According to The New York Times, no Republicans voted against Trump. Two Democrats, Jeff Van Drew of New Jersey and Collin Peterson of Minnesota, voted with Republicans against both articles, and Democratic presidential candidate Tulsi Gabbard of Hawaii voted “present” on both articles.

Hours before the vote Wednesday, House Speaker Nancy Pelosi (D-CA) took to the House floor, saying it was imperative to impeach Trump because the president is “an ongoing threat to our national security and the integrity of our elections.”

“It is an established fact the president violated the Constitution,” Pelosi said, standing beside a poster with the U.S. flag and the phrase “To the Republic, for which it stands…” below. 

Trump, who was at a political rally in Battle Creek, Michigan, took to the stage just before the vote, telling the crowd, “It doesn’t really feel like we're being impeached. The country is doing better than ever before. We did nothing wrong. And we have tremendous support in the Republican Party like we have never had before. Nobody has ever had this kind of support.”

During the tense 10 hours of debate over the article of impeachment, Democrats and Republicans accused one another of acting in bad faith. 

Democrats inculpated their counterparts of willfully turning a blind eye to the president’s wrongdoings, arguing that Trump abused his presidential powers in pressuring Ukraine to dig up damaging information on one of his main Democratic challengers for the presidency in 2020, Joe Biden, and his son, Hunter Biden, while withholding nearly $400 million in military aid that Congress had already allocated. Furthermore, Democratic lawmakers charged Trump with “unprecedented, categorical and indiscriminate defiance” as they sought to investigate his actions. According to The Huffington Post, the White House refused to turn over any documents related to the impeachment inquiry and a number of Trump administration officials ignored subpoenas to testify. 

The key evidence supporting Democrats’ charge is a July 25 phone call between Trump and Ukranian President Volodymyr Zelensky, in which a rough transcript revealed that Trump had urged Zelensky to investigate discredited allegations against Biden and his son, BBC News reports. A formal complaint from a whistleblower, an unnamed intelligence official who expressed concern about the call, kicked off the impeachment process in early September. 

“In America, no one is above the law,” House Intelligence Chairman Adam Schiff (D-CA) said on the floor Wednesday. “Donald J. Trump sacrificed our national security in an effort to cheat in the next election.

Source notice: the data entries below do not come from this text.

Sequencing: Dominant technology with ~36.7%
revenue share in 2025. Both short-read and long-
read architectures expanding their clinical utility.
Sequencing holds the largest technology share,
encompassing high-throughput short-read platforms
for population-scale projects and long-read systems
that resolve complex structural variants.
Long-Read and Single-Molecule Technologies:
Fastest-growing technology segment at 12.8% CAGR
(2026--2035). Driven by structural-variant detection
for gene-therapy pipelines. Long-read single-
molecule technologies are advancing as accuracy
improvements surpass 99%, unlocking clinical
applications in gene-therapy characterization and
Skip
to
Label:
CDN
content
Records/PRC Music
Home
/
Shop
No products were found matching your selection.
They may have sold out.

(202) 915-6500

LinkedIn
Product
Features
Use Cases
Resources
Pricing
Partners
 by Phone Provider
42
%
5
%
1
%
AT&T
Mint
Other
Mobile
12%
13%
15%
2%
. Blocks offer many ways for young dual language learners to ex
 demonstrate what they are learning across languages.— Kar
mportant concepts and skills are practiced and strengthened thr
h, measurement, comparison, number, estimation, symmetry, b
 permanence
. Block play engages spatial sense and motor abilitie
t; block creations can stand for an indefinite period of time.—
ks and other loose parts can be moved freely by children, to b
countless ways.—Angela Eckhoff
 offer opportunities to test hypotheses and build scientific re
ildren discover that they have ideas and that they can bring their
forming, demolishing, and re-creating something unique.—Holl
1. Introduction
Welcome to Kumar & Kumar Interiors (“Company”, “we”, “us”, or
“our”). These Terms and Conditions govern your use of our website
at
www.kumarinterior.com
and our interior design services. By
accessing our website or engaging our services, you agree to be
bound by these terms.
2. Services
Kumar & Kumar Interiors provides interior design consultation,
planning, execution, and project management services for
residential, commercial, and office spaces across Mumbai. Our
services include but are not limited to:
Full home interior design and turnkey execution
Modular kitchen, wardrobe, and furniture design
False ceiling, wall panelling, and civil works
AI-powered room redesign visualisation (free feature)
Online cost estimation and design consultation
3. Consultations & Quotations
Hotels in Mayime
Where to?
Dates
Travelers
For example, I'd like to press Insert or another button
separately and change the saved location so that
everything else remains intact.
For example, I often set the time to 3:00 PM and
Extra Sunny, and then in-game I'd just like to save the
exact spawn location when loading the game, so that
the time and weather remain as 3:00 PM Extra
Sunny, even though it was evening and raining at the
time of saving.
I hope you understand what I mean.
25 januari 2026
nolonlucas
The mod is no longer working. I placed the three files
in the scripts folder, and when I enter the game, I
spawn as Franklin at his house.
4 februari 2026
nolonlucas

And for that and his continued efforts to seek foreign interference in our elections, he must be impeached.”

Meanwhile, on the Republican side, GOP members accused Democrats of having plotted to impeach the president since he was elected, railing against them over the process. 

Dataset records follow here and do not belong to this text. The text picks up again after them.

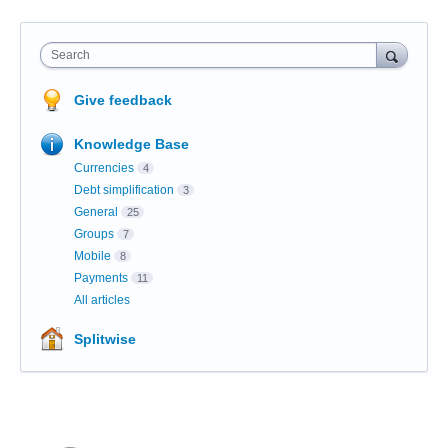
Search
Give feedback
Knowledge Base
Currencies
4
Debt simplification
3
General
25
Groups
7
Mobile
8
Payments
11
All articles
Splitwise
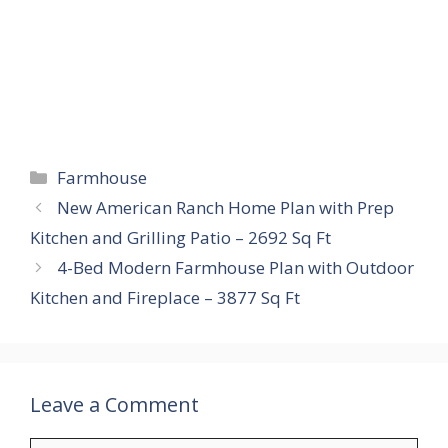
Categories
Farmhouse
New American Ranch Home Plan with Prep
Kitchen and Grilling Patio – 2692 Sq Ft
4-Bed Modern Farmhouse Plan with Outdoor
Kitchen and Fireplace – 3877 Sq Ft
Leave a Comment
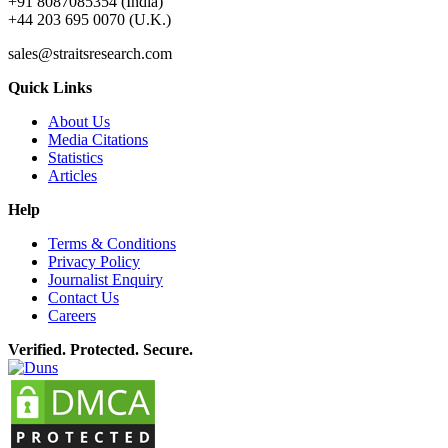
+91 8087085354 (India)
+44 203 695 0070 (U.K.)
sales@straitsresearch.com
Quick Links
About Us
Media Citations
Statistics
Articles
Help
Terms & Conditions
Privacy Policy
Journalist Enquiry
Contact Us
Careers
Verified. Protected. Secure.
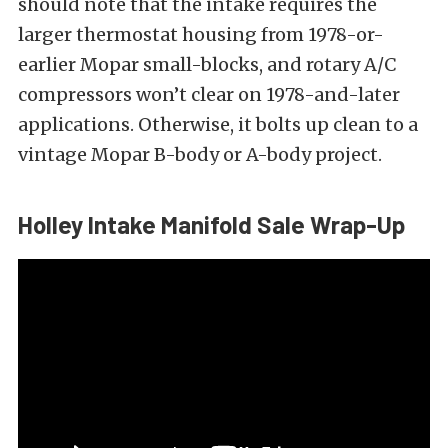
should note that the intake requires the
larger thermostat housing from 1978-or-
earlier Mopar small-blocks, and rotary A/C
compressors won’t clear on 1978-and-later
applications. Otherwise, it bolts up clean to a
vintage Mopar B-body or A-body project.
Holley Intake Manifold Sale Wrap-Up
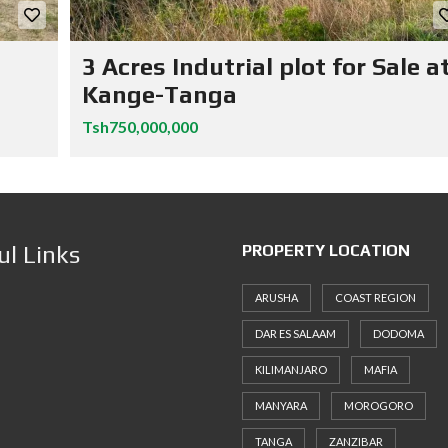
3 Acres Indutrial plot for Sale a
Kange-Tanga
Tsh750,000,000
ul Links
PROPERTY LOCATION
ARUSHA
COAST REGION
DAR ES SALAAM
DODOMA
KILIMANJARO
MAFIA
MANYARA
MOROGORO
TANGA
ZANZIBAR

Rep. Tim Walberg (R-MI) argued that history would not be kind to Democrats. “You are the ones interfering in America’s election,” he said. “You are the ones subverting America’s democracy. You are the ones obstructing justice. You are the ones bringing pain and suffering to our republic for your own selfish personal, political and partisan gain.”

Now, all eyes rest on the Senate, where Trump will now face his impeachment trial. Senate leadership, however, is already clashing over this next phase. 

In truth, Trump faces little threat of being removed from office, as Senate Republicans seem determined to acquit the president. Senate Majority Leader Mitch McConnell (R-KY) said last week that he was working “in total coordination” with the White House, adding that it was his hope that “there won’t be a single Republican who votes for either of these articles of impeachment.”

McConnell, taking to the Senate floor Wednesday, also pushed back against Minority Leader Chuck Schumer’s call to have witnesses testify in the case, but Schumer stood by his request saying, “I have yet to hear an explanation why less evidence is better than more evidence, particularly when it comes to something as somber, as serious, as important as impeachment of the president of the United States of America.”

For now, it remains unclear when Pelosi will deliver the articles of impeachment to the Senate, saying she needs to know the structure of the trial before naming the managers and echoing Schumer’s complaints regarding fairness, ABC News reports. 

The Senate trial will most likely begin next month.